I predict you'll find this logistic regression example with R to be helpful for gleaning useful information from common binary classification problems. Logistic regression is a technique used to make predictions in situations where the item to predict can take one of just two possible values. For example, you might want to predict the credit worthiness ("good" or "bad") of a loan applicant based on their annual income, outstanding debt and so on. Or you might want to predict a person's political party affiliation ("red" or "blue") based on their age, education level, sex and so on.
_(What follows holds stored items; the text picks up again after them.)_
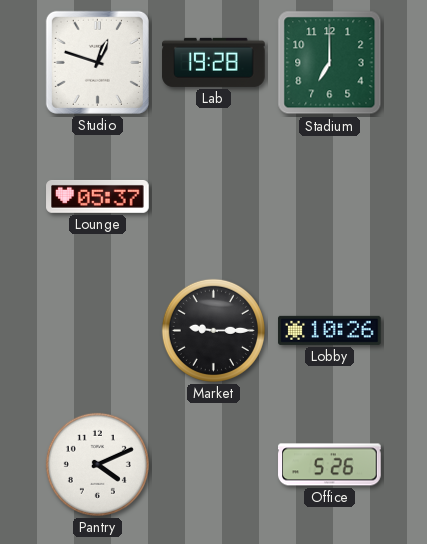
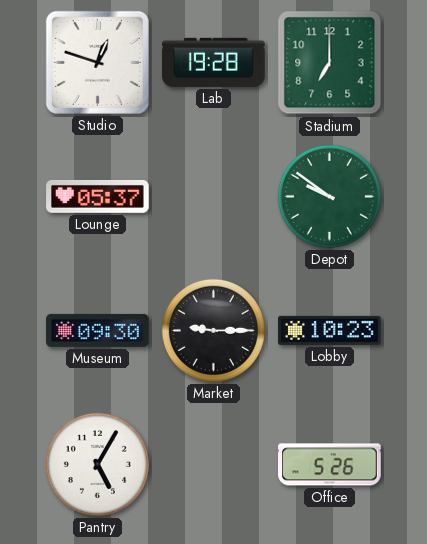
Depot: none -> 9:51
Museum: none -> 09:30
Lobby: 10:26 -> 10:23
Pantry: 4:11 -> 5:05
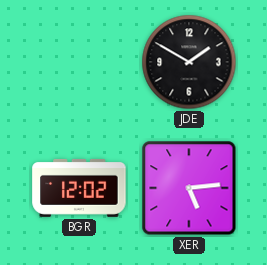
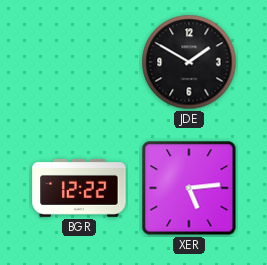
BGR: 12:02 -> 12:22
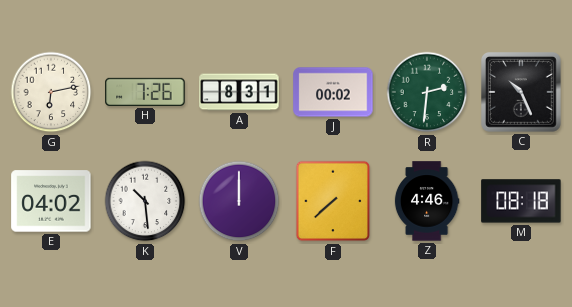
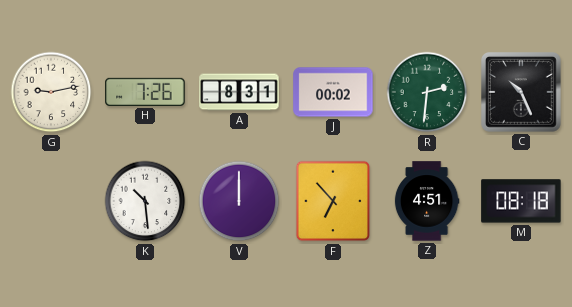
G: 6:13 -> 9:13
E: 04:02 -> none
F: 7:38 -> 6:53
Z: 4:46 -> 4:51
These are sometimes called binary classification problems.

The best way to see where this article is headed is to take a look at the screenshots of a demo R session in Figures 1 and 2. The commands in Figure 1 set up the data for a logistic regression problem where the goal is to predict political party affiliation from age and education level. The commands in Figure 2 use the data to create a prediction model and to make a prediction. [Click on image for larger view.] Figure 1. Setting up a Logistic Regression Problem [Click on image for larger view.] Figure 2. Creating a Model and Prediction

In the sections that follow, I'll walk you through the R commands that generated the output in Figures 1 and 2. After reading this article, you'll have a solid grasp of what type of problem logistic regression solves, know exactly how to perform a logistic regression analysis and understand how to interpret the results of the analysis. All of the R commands for the demo session are presented in this article. You can also get the commands in the accompanying code download.

If you want to follow along with the demo session, and you don't have R installed on your machine, installation (and uninstallation) is quick and easy. Do an Internet search for "install R" and you'll find a URL to a page that has a link to "Download R for Windows." I'm using R version 3.3.1, but by the time you read this article, the current version of R may have changed. If you click on the download link, you'll launch a self-extracting executable installer program. You can accept all the installation option defaults, and R will install in about 30 seconds.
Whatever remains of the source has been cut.